What are the biggest challenges, IT infrastructure- and planning-wise, right now?

That’s a great question. I would tend to agree that the IT industry right now is not where we need to be to support higher levels of risk. However, as an industry, we’re underestimating the capabilities right in front of us. We’ve made tremendous investments in EHR infrastructures, and generally, those EHR solutions do come with some basic EDW and analytics capabilities. So there are ways to achieve some of the short-term needs while still building a more robust and intensive environment in the future. When we talk to organizations, it’s so hard to get them to understand that they don’t need to do everything—to be able to slice and dice in a million different ways across many payers, for example—we’re finding that you may need to do that as you move into a more robust environment.

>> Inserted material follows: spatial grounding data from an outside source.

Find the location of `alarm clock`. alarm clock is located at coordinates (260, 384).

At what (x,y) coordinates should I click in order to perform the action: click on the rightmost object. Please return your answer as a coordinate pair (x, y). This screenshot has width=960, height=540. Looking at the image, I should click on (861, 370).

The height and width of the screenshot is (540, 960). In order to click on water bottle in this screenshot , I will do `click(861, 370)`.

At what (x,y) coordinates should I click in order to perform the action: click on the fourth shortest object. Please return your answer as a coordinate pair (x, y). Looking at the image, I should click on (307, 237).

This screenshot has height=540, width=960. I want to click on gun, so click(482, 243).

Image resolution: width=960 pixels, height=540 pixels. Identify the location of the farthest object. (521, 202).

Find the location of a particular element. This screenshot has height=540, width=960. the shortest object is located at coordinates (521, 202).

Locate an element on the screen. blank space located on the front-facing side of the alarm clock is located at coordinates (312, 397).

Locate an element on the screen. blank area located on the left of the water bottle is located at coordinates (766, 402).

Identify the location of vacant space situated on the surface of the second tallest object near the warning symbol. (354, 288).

In other words, you don’t need to start out buying the Cadillac right away, then, when it comes to infrastructure, correct?

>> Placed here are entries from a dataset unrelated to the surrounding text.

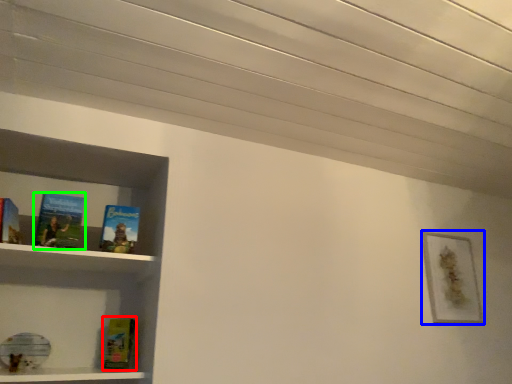 Question: Based on their relative distances, which object is farther from paperback book (highlighted by a red box)? Choose from picture frame (highlighted by a blue box) and book (highlighted by a green box).

Choices:
 (A) picture frame
 (B) book

Answer: (A) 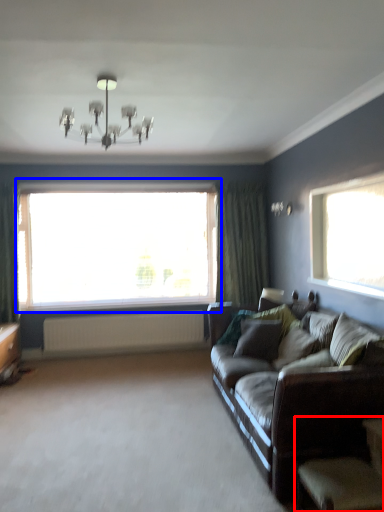 Question: Which point is further to the camera, armchair (highlighted by a red box) or window (highlighted by a blue box)?

Choices:
 (A) armchair
 (B) window

Answer: (B) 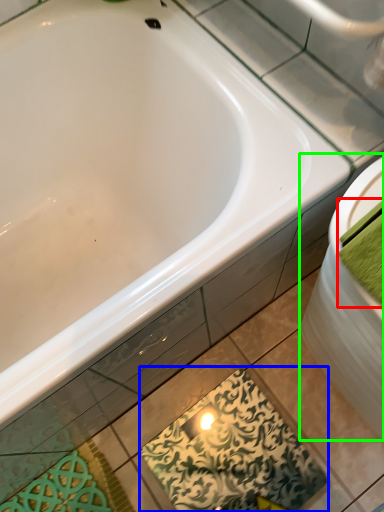 Question: Estimate the real-world distances between objects in this image. Which object is closer to bath towel (highlighted by a red box), design (highlighted by a blue box) or sink (highlighted by a green box)?

Choices:
 (A) design
 (B) sink

Answer: (B)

Yes, and sometimes, buying the Cadillac when you don’t even know how to drive yet, isn’t going to help you a lot. So as you begin to develop a clinically integrated network or begin to take on risk, it’s important not to get lost in, “Gosh, we’ve got to get into this big data environment.” Typically, you need to streams of data—from claims and from your electronic health record, whatever providers are in your network. And you can get lost and overwhelmed in trying to do data normalization and aggregation, and that can become a data governance nightmare. So instead, say, look, we’ve got three risk contracts in the next three years, and those contracts will be based on certain elements. So let’s get clear about the key data elements we need. And so if I’ve got to get my data cleaned up, and there are 10,000 data elements, you’re going to get lost in that. But if you say, these are the top 10 or 20 data elements we need to understand risk, to understand patient status elements, etc., you don’t get lost in boiling the ocean.

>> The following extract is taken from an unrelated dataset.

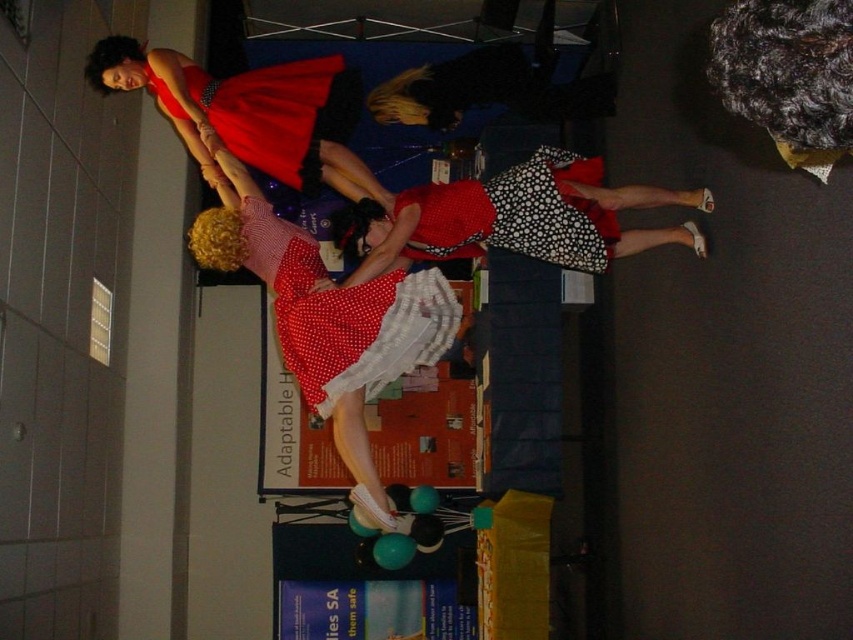 Based on the scene description, which dress is taller when comparing the polka dot fabric dress at center and the black dotted fabric dress at center?

The polka dot fabric dress at center is taller than the black dotted fabric dress at center according to the description.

What are the few biggest learnings we’re hearing from pioneers so far, in this transition?

The organizations that have done this well seem to have a higher level of maturity at integrating their IT planning as part of their overall enterprise planning. So they know, if I’m going here, I can’t wait until after I’ve gone into the risk contracts to go to my IT people and ask for things. At the same time, the smart CIOs are trying to make sure they’re not asleep at the wheel. But the organizations doing well tend to have more integration between overall strategic planning and IT strategic planning. And they tend to be mindful of, are we going to do this more at a corporate level or local facility level, for example? They’re very explicit about data governance functions and maturity. So processes are being led by clinical and other front-line operational leads.